Abstract
Unipolar depression is a common comorbidity in children with ADHD with rates ranging from 12–50%. Compared to children with ADHD alone, children with comorbid ADHD and depression require more intense interventions since they experience higher levels of stress and more psychosocial and familial problems. One mechanism hypothesized to underlie the relationship between ADHD and depression is emotion dysregulation. Cross-sectional and longitudinal research has shown that emotion dysregulation mediates the relationship between ADHD and depression. However, there are a number of limitations in the extant literature regarding emotion dysregulation as a mechanism underlying the relationship between ADHD and depression. This article aims to review those limitations and propose that by examining a specific type of emotion dysregulation, poor frustration tolerance, we may gain critical insight into the mechanisms underlying ADHD and depression. We discuss the construct of frustration, its neural basis and evidence that poor frustration tolerance is a key impairment in children with ADHD. We conclude by suggesting that poor frustration tolerance may be a key mechanism underlying the relationship between ADHD and depression, and provide recommendations for how future research can utilize affective neuroscience techniques to examine the neural, behavioral and clinical correlates of frustration tolerance in children with ADHD to more comprehensively examine this relationship.
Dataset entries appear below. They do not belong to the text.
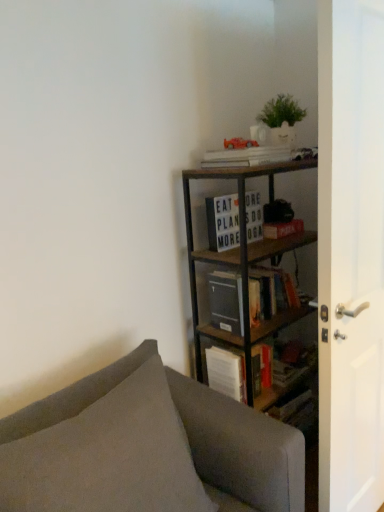 Describe the element at coordinates (352, 251) in the screenshot. I see `white glossy door at right` at that location.

Where is `white matte book at upper center, positioned as the 1th book in top-to-bottom order`? The width and height of the screenshot is (384, 512). white matte book at upper center, positioned as the 1th book in top-to-bottom order is located at coordinates (247, 156).

Is metallic brown bookcase at upper right located within white matte book at upper center, the 3th book when ordered from bottom to top?

That's incorrect, metallic brown bookcase at upper right is not inside white matte book at upper center, the 3th book when ordered from bottom to top.

From the image's perspective, does white matte book at upper center, positioned as the 1th book in top-to-bottom order, appear higher than metallic brown bookcase at upper right?

Yes, from the image's perspective, white matte book at upper center, positioned as the 1th book in top-to-bottom order, is above metallic brown bookcase at upper right.

Between white matte book at upper center, the 3th book when ordered from bottom to top, and metallic brown bookcase at upper right, which one appears on the right side from the viewer's perspective?

From the viewer's perspective, metallic brown bookcase at upper right appears more on the right side.

How distant is white matte book at upper center, positioned as the 1th book in top-to-bottom order, from metallic brown bookcase at upper right?

Result: white matte book at upper center, positioned as the 1th book in top-to-bottom order, and metallic brown bookcase at upper right are 13.87 inches apart.

Considering the positions of objects white matte paperback book at upper center and white matte signboard at upper center, the second book in the bottom-to-top sequence, in the image provided, who is more to the left, white matte paperback book at upper center or white matte signboard at upper center, the second book in the bottom-to-top sequence,?

Positioned to the left is white matte signboard at upper center, the second book in the bottom-to-top sequence.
Keywords: ADHD, Depression, Comorbid ADHD and depression, Developmental disorders, Commentary
Introduction
Comorbid ADHD and Depression
Attention-deficit/hyperactivity disorder (ADHD) is the most common psychiatric disorder of childhood affecting 3–10% of children [1–3]. In children with ADHD, comorbidity is the rule more than the exception, as approximately two thirds of children with ADHD are diagnosed with another psychiatric disorder [4–6]. In general, the presence of comorbidity often results in more severe symptoms and a longer duration of illness, as well as greater negative outcomes (e.g., increased social, academic and occupational problems, delinquency, substance use, etc) [7, 8].
Traditionally, ADHD comorbidity research has focused on comorbidity with disruptive behavior disorders, such as oppositional defiant disorder (ODD) or conduct disorder (CD). However, more recently, the comorbidity between ADHD and internalizing disorders has received attention (e.g., Jarrett & Ollendick, 2008; Meinzer et al., 2014), in particular the association between ADHD and unipolar depression [9, 10]. Epidemiological studies show the median odds ratio of cooccurring ADHD and depression is 5.5 (95% CI 3.5–8.4) [11]. Longitudinal research suggests that compared to typically developing (TD) children, children with ADHD are at greater risk for developing sub-threshold and clinical depression [12–14]. Furthermore, a meta-analysis of 29 cross-sectional and longitudinal studies found a medium effect for the association between ADHD and depression, although considerable variability within studies was noted [10]. The impairments and outcomes for children with both ADHD and depressive disorders are worse than those resulting from either disorder alone [5, 12, 15–17]. Compared to children with ADHD alone, children with ADHD and depression require more intense interventions since they experience higher levels of stress and more psychosocial and familial problems. Taken together, this research suggests the critical need to gain a more comprehensive understanding of the mechanisms underlying the relationship between ADHD and depression to target prevention and intervention efforts for those children at greatest risk for negative outcomes.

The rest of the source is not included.